Depois, em princípios de Janeiro de 1904, faleceu em Lisboa o capitalista Francisco António Meireles, também natural de Moncorvo, sobrinho de Manuel António Seixas, que igualmente deixou grande fortuna, adquirida no comércio daquela cidade, para onde fora de tenra idade. Era filho de Francisco António de Meireles e de Antónia Inácia de Seixas, irmã de Manuel António de Seixas.
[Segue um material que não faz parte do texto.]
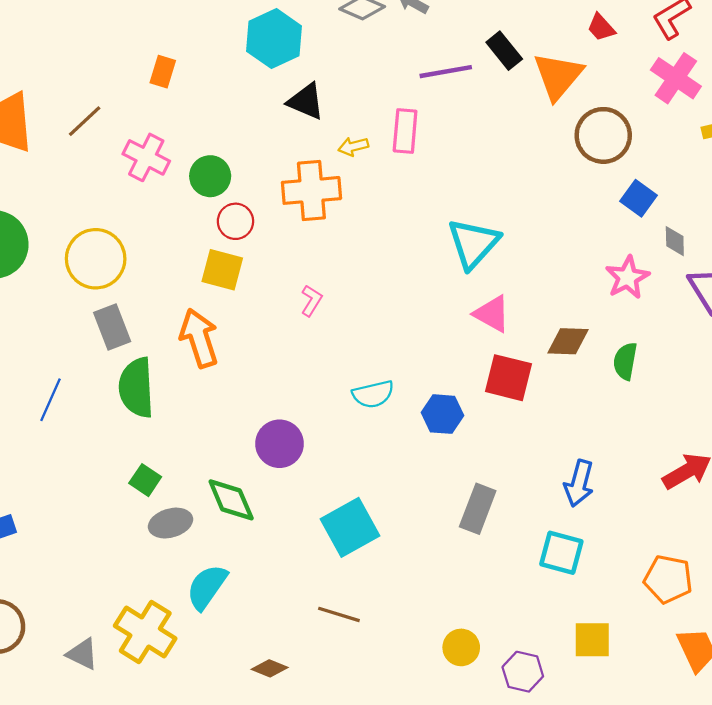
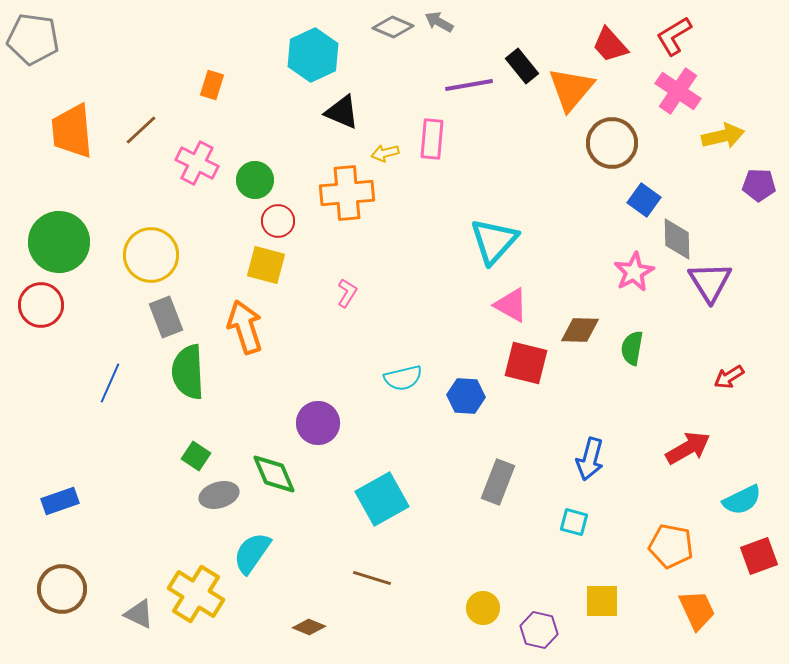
red trapezoid: (601, 28) -> (610, 45), size x1.4
gray diamond: (675, 241) -> (677, 239), size x1.5
cyan square: (561, 553) -> (574, 522), size x0.7

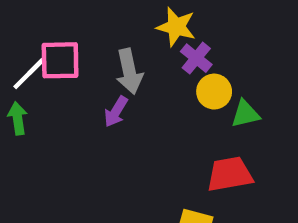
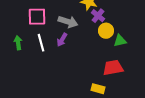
gray arrow: (129, 71) -> (68, 22), turned -60
white line: (29, 74) -> (41, 43), moved, turned -60

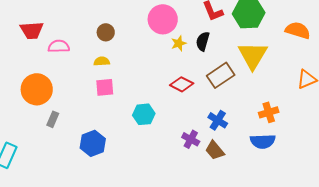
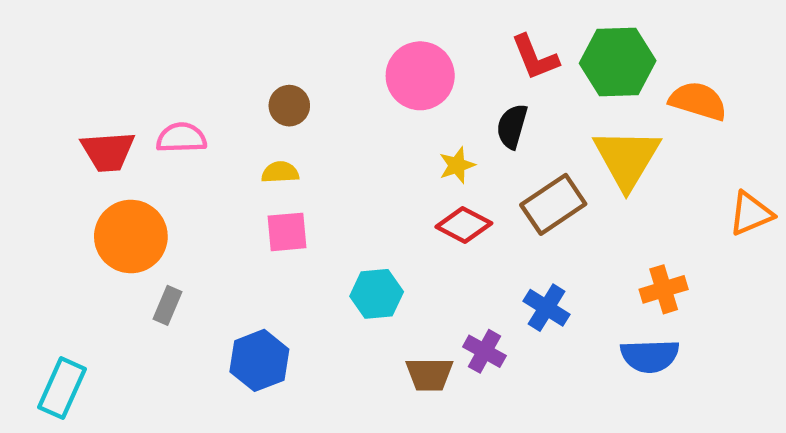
red trapezoid: (32, 30) -> (108, 152), moved
orange semicircle: (298, 30) -> (698, 101), moved
yellow star: (179, 43) -> (457, 165), moved
brown trapezoid: (215, 150) -> (429, 374), moved, turned -50

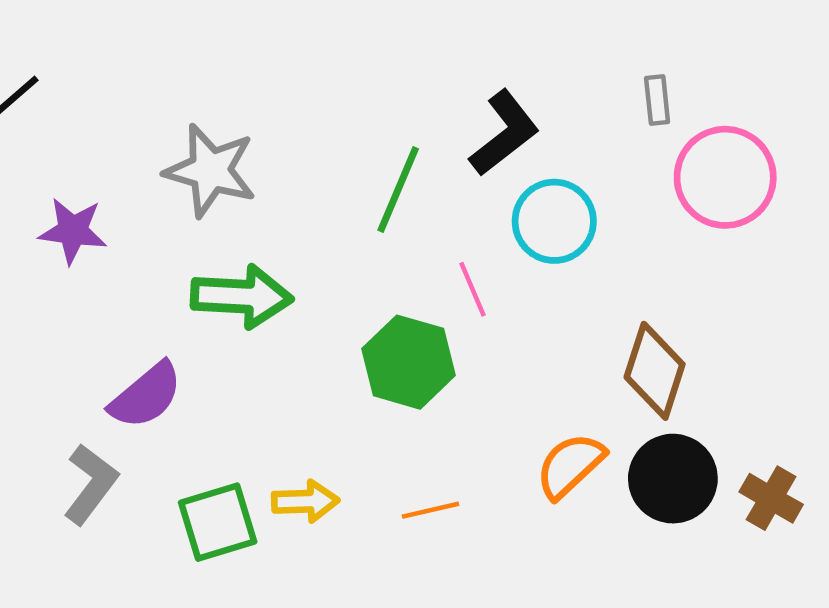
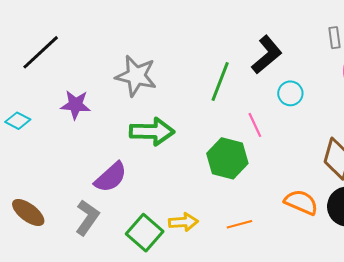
cyan circle: (554, 221) -> (290, 93), size x0.7
orange semicircle: (570, 466) -> (301, 202), turned 68
green square: (218, 522) -> (145, 233), turned -30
É interessante esta cláusula do testamento de Seixas, que o guinda às culminâncias de benemérito de proveitosa e grata memória:
«Depois de pagos os legados acima mencionados, a remuneração aos meus testamenteiros adiante indicados, e bem assim todas as despezas que haja a fazer inherentes ao meu casal, ou que derivem das disposições d’este meu testamento, o remanescente que ficar, e esteja liquidado, se entregará ao Conselho Geral de Beneficencia, creado no ministerio do Reino, ou a qualquer outra entidade que o venha a substituir para o mesmo fim, para o dito Conselho de Beneficencia o applicar, sob as ordens e superintendencia do ministro do Reino, na fundação ou ampliação de algum estabelecimento de caridade, que mais util seja aos desvalidos, especialmente creanças desamparadas ou velhos impossibilitados; e se isto puder ser feito na villa da Torre de Moncorvo, onde nasci, é o que muito desejo, pois que é uma terra de muita miseria.
No caso de que haja impossibilidade, ou grandes difficuldades em realizar esta minha disposição, os meus testamenteiros, de accordo com o ministro do Reino, providenciarão o que tiverem por melhor, no sentido que mais se harmonise com os meus desejos acima expostos, e confio no seu bom criterio, attendendo a que o meu fim com esta disposição é ser util por forma duradoura aos desventurados, preferindo a villa de Moncorvo por muitas razões».
A 30 de Janeiro de 1916 inaugurou-se em Moncorvo o «Asilo Francisco António de Meireles» para crianças e inválidos pobres (Diário de Notícias).
As manigâncias políticas que houve com os legados Seixas e Meireles mostram bem a bandalheira que é a política entre nós e a falência que do bem geral têm os políticos.
A Câmara Municipal de Moncorvo, como legatária na parte respectiva, representou ao governo em 15 de Fevereiro de 1896 pedindo a criação de uma escola secundária com dois professores, indicando as cadeiras que cada um devia reger, sendo por decreto de 11 de Março seguinte criada a «Escola Seixas». Por outro decreto de 29 de Agosto de 1905 foram colocados três professores na escola, um director e pessoal menor serventuário, regendo-se nela as disciplinas gerais do curso dos liceus até ao terceiro ano, e, como o legado Seixas não chegava para tanto, apensaram-lhe indevidamente o legado Meireles.
Por decreto de 2 de Março de 1910 foi extinta esta nova fase da Escola Seixas, criando em sua substituição uma Escola Elementar de Comércio com um só professor, que ensinaria francês prático, correspondência e escrituração comercial, aritmética, geografia e economia elementar.
É de ver que todas estas reviravoltas gravitavam em torno da grossa maquia que os legados Seixas-Meireles prometiam e que na imprensa e no parlamento se esmurravam reciprocamente os contendores na ânsia do bem público, sempre admirável quando exercido pelos seus apaniguados e sempre detestável no caso contrário.